# WHAT TO WORK ON
Search the entries for the string "dans" and give the number of lines that hold it, nothing more.

Saved entries
========================================
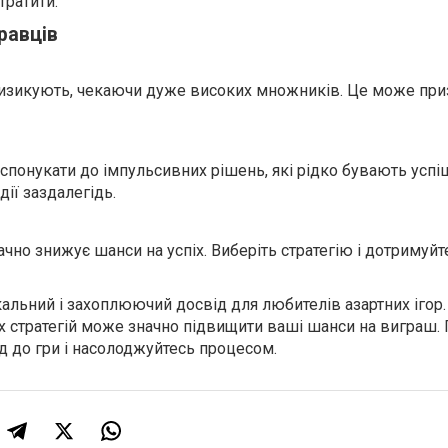
тратити.
равців
ризикують, чекаючи дуже високих множників. Це може при
понукати до імпульсивних рішень, які рідко бувають успі
ії заздалегідь.
значно знижує шанси на успіх. Виберіть стратегію і дотримуйте
кальний і захоплюючий досвід для любителів азартних ігор.
 стратегій може значно підвищити ваші шанси на виграш. 
д до гри і насолоджуйтесь процесом.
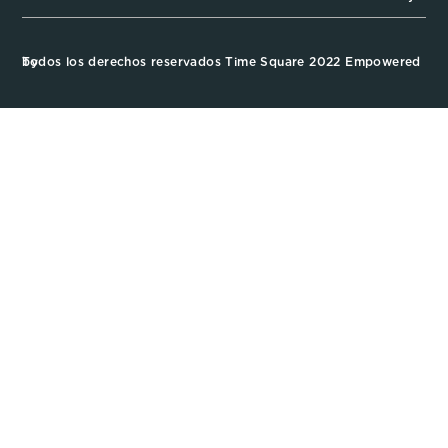
Todos los derechos reservados Time Square 2022 Empowered by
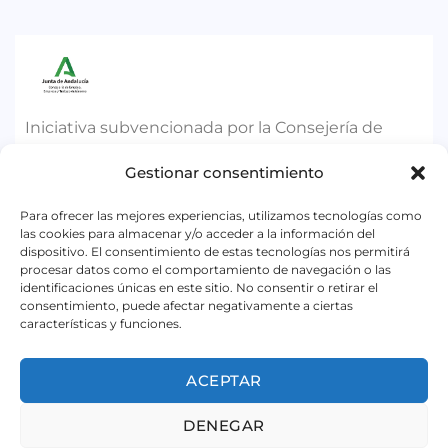
Iniciativa subvencionada por la Consejería de
Empleo, Empresa y Trabajo Autónomo de la
Gestionar consentimiento
Junta de Andalucía. Dentro la convocatoria para el
ejercicio 2026, destinada a impulsar el
Para ofrecer las mejores experiencias, utilizamos tecnologías como
las cookies para almacenar y/o acceder a la información del
asociacionismo comercial y artesano, a
dispositivo. El consentimiento de estas tecnologías nos permitirá
promocionar y dinamizar el pequeño comercio
procesar datos como el comportamiento de navegación o las
identificaciones únicas en este sitio. No consentir o retirar el
urbano y a promocionar la artesanía en Andalucía.
consentimiento, puede afectar negativamente a ciertas
características y funciones.
© 2026 ACEB - Asociación de Comerciantes y Empresarios
de Benalmádena.
ACEPTAR
Todos los derechos reservados
Página web desarrollada por Shikoba.
DENEGAR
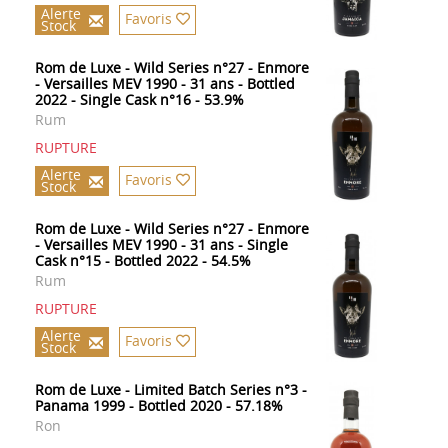
Alerte
Favoris
Stock
Rom de Luxe - Wild Series n°27 - Enmore
- Versailles MEV 1990 - 31 ans - Bottled
2022 - Single Cask n°16 - 53.9%
Rum
RUPTURE
Alerte
Favoris
Stock
Rom de Luxe - Wild Series n°27 - Enmore
- Versailles MEV 1990 - 31 ans - Single
Cask n°15 - Bottled 2022 - 54.5%
Rum
RUPTURE
Alerte
Favoris
Stock
Rom de Luxe - Limited Batch Series n°3 -
Panama 1999 - Bottled 2020 - 57.18%
Ron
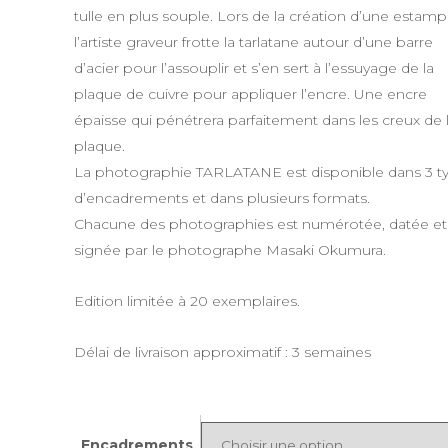
tulle en plus souple. Lors de la création d’une estamp
l’artiste graveur frotte la tarlatane autour d’une barre
d’acier pour l’assouplir et s’en sert à l’essuyage de la
plaque de cuivre pour appliquer l’encre. Une encre
épaisse qui pénétrera parfaitement dans les creux de 
plaque.
La photographie TARLATANE est disponible dans 3 t
d’encadrements et dans plusieurs formats.
Chacune des photographies est numérotée, datée et
signée par le photographe Masaki Okumura.
Edition limitée à 20 exemplaires.
Délai de livraison approximatif : 3 semaines
Encadrements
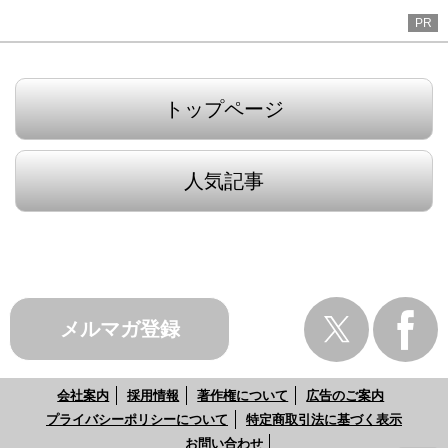
PR
トップページ
人気記事
メルマガ登録
会社案内
採用情報
著作権について
広告のご案内
プライバシーポリシーについて
特定商取引法に基づく表示
お問い合わせ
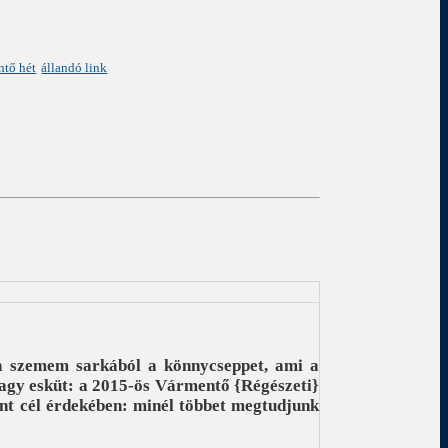
ntő hét
állandó link
 a szemem sarkából a könnycseppet, ami a
 nagy esküt: a 2015-ös Vármentő {Régészeti}
nt cél érdekében: minél többet megtudjunk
========================================
# SOLVED EXERCISE
3